• _INPUT FOR THIS TASK_

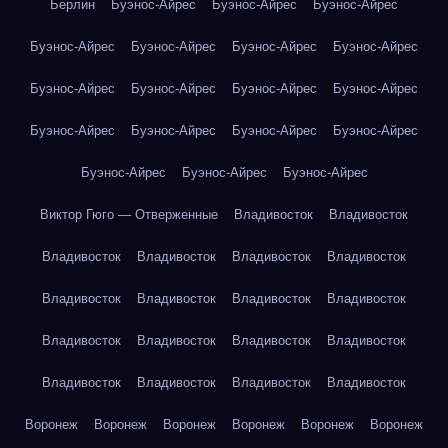
Берлин
Буэнос-Айрес
Буэнос-Айрес
Буэнос-Айрес
Буэнос-Айрес
Буэнос-Айрес
Буэнос-Айрес
Буэнос-Айрес
Буэнос-Айрес
Буэнос-Айрес
Буэнос-Айрес
Буэнос-Айрес
Буэнос-Айрес
Буэнос-Айрес
Буэнос-Айрес
Буэнос-Айрес
Буэнос-Айрес
Буэнос-Айрес
Буэнос-Айрес
Виктор Гюго — Отверженные
Владивосток
Владивосток
Владивосток
Владивосток
Владивосток
Владивосток
Владивосток
Владивосток
Владивосток
Владивосток
Владивосток
Владивосток
Владивосток
Владивосток
Владивосток
Владивосток
Владивосток
Владивосток
Воронеж
Воронеж
Воронеж
Воронеж
Воронеж
Воронеж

• _EXERCISE PROMPT_
Leave out the pictures and retype every line above exactly.

• _OUTPUT FOR THIS TASK_
Берлин
Буэнос-Айрес
Буэнос-Айрес
Буэнос-Айрес
Буэнос-Айрес
Буэнос-Айрес
Буэнос-Айрес
Буэнос-Айрес
Буэнос-Айрес
Буэнос-Айрес
Буэнос-Айрес
Буэнос-Айрес
Буэнос-Айрес
Буэнос-Айрес
Буэнос-Айрес
Буэнос-Айрес
Буэнос-Айрес
Буэнос-Айрес
Буэнос-Айрес
Виктор Гюго — Отверженные
Владивосток
Владивосток
Владивосток
Владивосток
Владивосток
Владивосток
Владивосток
Владивосток
Владивосток
Владивосток
Владивосток
Владивосток
Владивосток
Владивосток
Владивосток
Владивосток
Владивосток
Владивосток
Воронеж
Воронеж
Воронеж
Воронеж
Воронеж
Воронеж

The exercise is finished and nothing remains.